A tenor de sus declaraciones al diario La Razón, se podría pensar que la presidenta del Tribunal Constitucional, María Emilia Casas, desconoce la sociedad en la que vive y la opinión de sus conciudadanos. Creer que la sentencia sobre el Estatuto "debería satisfacer a todos" porque "será la sentencia que demanda la Constitución" y ésta "es la norma que nos hemos dado libremente", son ganas de hacerse pasar por ingenua y pretender ignorar el hecho de que en este asunto existen básicamente dos posiciones encontradas e irreconciliables entre los que consideran que España es una nación y los que consideran que se trata de un contenedor de naciones.
Para empezar, y al margen de su contenido, una sentencia como la que nos ocupa –la más decisiva de cuantas haya dictado este Tribunal en toda su historia– no debería satisfacer a nadie con más de tres años de retraso.

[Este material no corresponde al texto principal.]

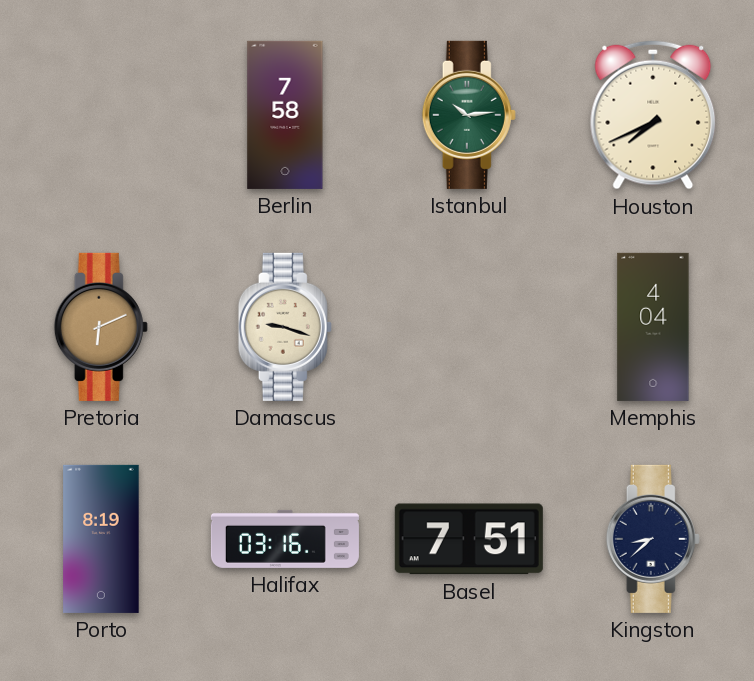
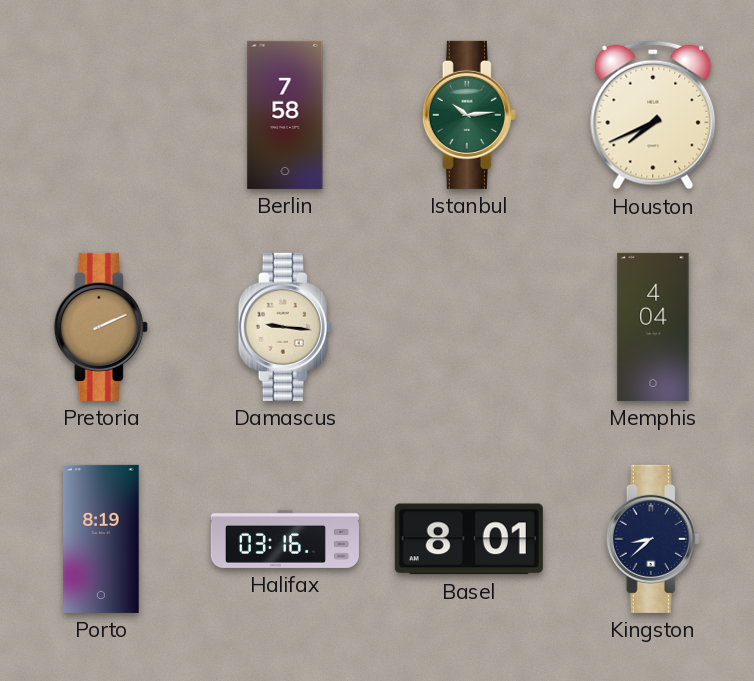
Pretoria: 6:11 -> 2:11
Damascus: 9:18 -> 9:16
Basel: 7:51 -> 8:01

Pero es que además, la presidenta del Tribunal Constitucional no puede fingir ignorar que los promotores de este "Estatuto" han pretendido con él un cambio encubierto de nuestra Carta Magna. Fue uno de sus principales promotores, el presidente de la Generalidad catalana, Pasqual Maragall, quien, el 29 de marzo de 2004, con las Cortes Generales surgidas del 14-M todavía por constituir y la formación del nuevo Gobierno en fase inicial, hizo un solemne llamamiento a Zapatero desde el Consejo Nacional del PSC en el que instaba al recién elegido presidente del Gobierno español a que "no se limitara a administrar la continuidad constitucional" y llevara a cabo, por el contrario, "una nueva lectura de los textos fundamentales" y decidir "qué sigue vigente, qué estorba y qué hay que añadir a lo aprobado hace 25 años". Lo "aprobado hace 25 años" no era, ni es otra cosa que nuestra –se supone– vigente Ley de leyes , pero que el presidente socialista de la Generalidad quería dejar atrás, 25 años después, en pro de una "gran transformación política" que, según dijo entonces, "requiere el Estado español". En esta línea, Maragall animó aquel día a Zapatero a emprender, "libre de las hipotecas del PP", una "construcción política y jurídica de lo que desde el principio de la democracia estaba en la mente del PSC y de la mayoría de los españoles".
La alegría por la inesperada victoria del PSOE en esas elecciones ocultaba a Maragall el hecho de que, si bien a partir de entonces, los socialistas y sus aliados nacionalistas tenían mayoría en el parlamento para aprobar lo que a su vez aprobara el parlamento autonómico, no tenían sin embargo las mayorías cualificadas para cambiar la Constitución. Eso por no hablar del referéndum nacional que también exige la reforma. Fue este hecho el que llevó a los impulsores del Estatut a cambiar de estrategia y a fingir que el estatuto estaba "limpio como una patena" y era perfectamente compatible con la Constitución sin tener que "añadirle" ni "quitarle" nada.
Una vez redactado y aprobado ese estatuto soberanista, Maragall tuvo la honestidad intelectual –dicho sea en su descargo– de reconocer que el Estatut era "inviable" sin "una reforma previa" de la Constitución.
La pretensión de Casas, en cualquier caso, de que la sentencia "debería satisfacer a todos" es insostenible y no hace más que alimentar la generalizada sospecha de que se va a tratar de una "sentencia explicativa", de esas según las cuales cada uno puede deducir lo que quiera, lo cual en realidad no debería satisfacer a nadie.
A mí esto de las "sentencias explicativas" y de las "lecturas flexibles" de nuestra Carta Magna me recuerda una de las lúcidas reflexiones que hizo el filosofo Fernando Savater en el acto inaugural de UPyD. La ley en las democracias –vino a decir el filósofo– aparece para zanjar las discusiones, no para darles comienzo. Es decir, la gente tiene sus ideas, sus opiniones y precisamente por eso hace falta una ley para que todo el mundo sepa a qué atenerse. Si la ley se convierte en el comienzo de interminables discusiones, entonces estamos en las manos de quienes quieren atropellar nuestros derechos.
Esperemos que el Tribunal Constitucional, en su absurda pretensión de contentar a todos, no se dedique a jugar con el lenguaje y con nuestra nación. Porque, como dijo otro filósofo –en este caso, Confucio– "cuando las palabras pierden su significado, los hombres pierden su libertad".